14.10.2020

Von: Thomas Burgert

MEISTGELESEN AM 15. OKTOBER 2020

BMJV: Kabinett stimmt für Lambrechts Reform

Von der Reform des Insolvenzrechts sollen auch Unternehmen profitieren, die in der Corona-Krise unverschuldet in Schwierigkeiten geraten sind.


Bundesjustizministerin Lambrecht betonte, dass der neue Rechtsrahmen betroffenen Unternehmen die Möglichkeit gibt, belastende Verträge zu beenden. (Foto: Thomas Köhler / photothek)

Bundesjustizministerin Lambrecht betonte, dass der neue Rechtsrahmen betroffenen Unternehmen die Möglichkeit gibt, belastende Verträge zu beenden. (Foto: Thomas Köhler / photothek)


Das Bundeskabinett hat am Mittwoch, 14. Oktober, den von Bundesjustizministerin Christine Lambrecht (SPD) vorgelegten Gesetzentwurf für eine Reform des Insolvenzrechts beschlossen. Der Entwurf sieht unter anderem die Einführung eines Rechtsrahmens für Restrukturierungen vor, mit dem Insolvenzen abgewendet werden können. Davon sollen insbesondere auch Unternehmen Gebrauch machen können, die infolge der Corona-Pandemie in finanzielle Schwierigkeiten geraten sind, erklärte das Bundesjustizministerium (BMJV).

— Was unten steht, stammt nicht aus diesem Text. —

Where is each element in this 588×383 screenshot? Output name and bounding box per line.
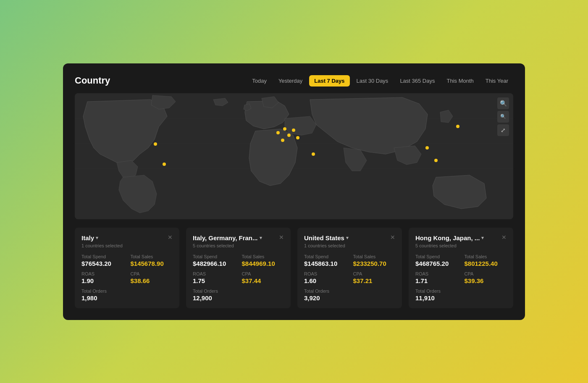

Für die von der Pandemie betroffenen Unternehmen sollen nach Inkrafttreten des Gesetzes weitergehende Erleichterungen geschaffen werden. Sie unterliegen ab dem 1. Januar 2021 zwar wieder der Insolvenzantragspflicht wegen Überschuldung. Allerdings wird der Überschuldungsprüfung künftig ein gelockerter Maßstab zugrunde gelegt, der auf die derzeitigen Prognoseunsicherheiten Rücksicht nimmt. Daneben habe man »auch die Sanierungsmöglichkeiten des bestehenden Rechts fortentwickelt«, erklärte das Justizministerium. So soll sichergestellt werden, dass »der Verzicht auf die Bestellung einer Insolvenzverwalterin oder eines Insolvenzverwalters in den so genannten Eigenverwaltungsverfahren grundsätzlich nur gut und solide vorbereiteten Vorhaben vorbehalten bleibt«. Solchen Unternehmen soll aber zugleich ein rechtssicherer Weg zu den eigenverwaltungsbasierten Sanierungsoptionen eröffnet werden.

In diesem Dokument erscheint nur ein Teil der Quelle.